The process of valuation starts by projecting the target’s historical performance and the forecast of the combined firm into a financial model.

Break-even analysis can be used to find out how much the annual free cash flow and/or net income of the combined firm should increase in order to justify the transaction. However, although knowing the break-even point may be helpful, it does not tell the acquirer much about the value of the target; also basing valuations on market comparisons of similar transactions gives only a rough estimate of value. One should be careful using market multiple approaches too, especially alone, because it can give misleading results if the fundamentals behind the multiple are not carefully studied. For example, if the value is measured with growth in earnings per share (EPS), future growth may be sacrificed for short run profits (Arzac 2005, 155).
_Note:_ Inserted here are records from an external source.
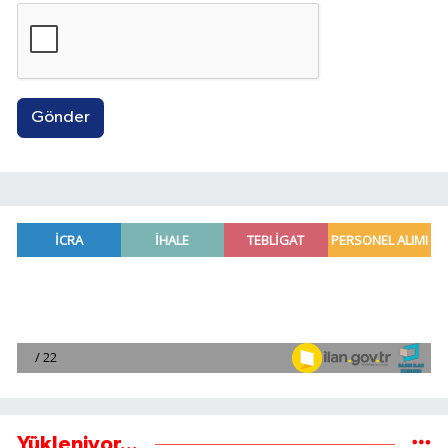
Gönder
Yükleniyor...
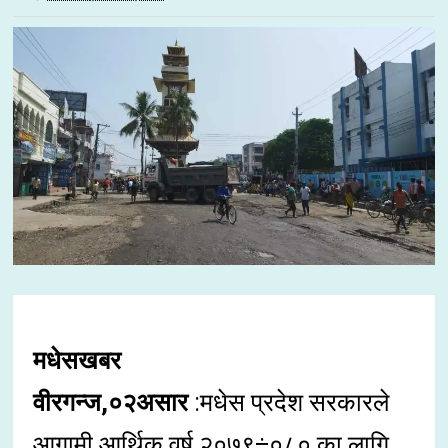
मधेसखबर
वीरगन्ज,०२असार
:मधेस प्रदेश सरकारले
आगामी आर्थिक वर्ष २०७९÷०८० का लागि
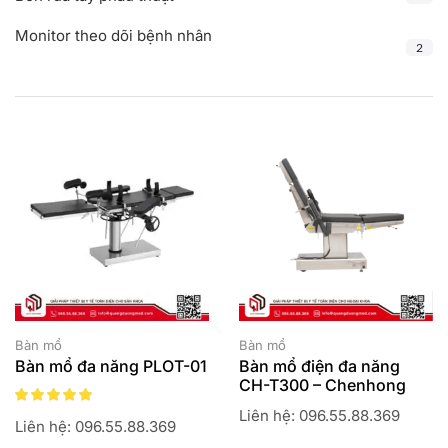
Monitor theo dõi bệnh nhân
2
Bàn mổ
Bàn mổ
Bàn mổ đa năng PLOT-01
Bàn mổ điện đa năng
CH-T300 – Chenhong
Liên hệ: 096.55.88.369
Liên hệ: 096.55.88.369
The value seems to be better assessed with break-up analysis, where the value of an organization is measured by the value of its parts, or with free cash flow method. Both of them can be used to detect the sources of synergies and free cash flow resulting from M&As (Mackie & Oss 1998; Arzac 2005; Ross et al. 2005). However, in the latter adequate attention should be paid to the determination of discount rate because the risk profiles and capital structures of both firms equate only once in a blue moon. As most of the models are based on uncertain assumptions of the future the robustness of the valuations should be tested by sensitivity and scenario analyses.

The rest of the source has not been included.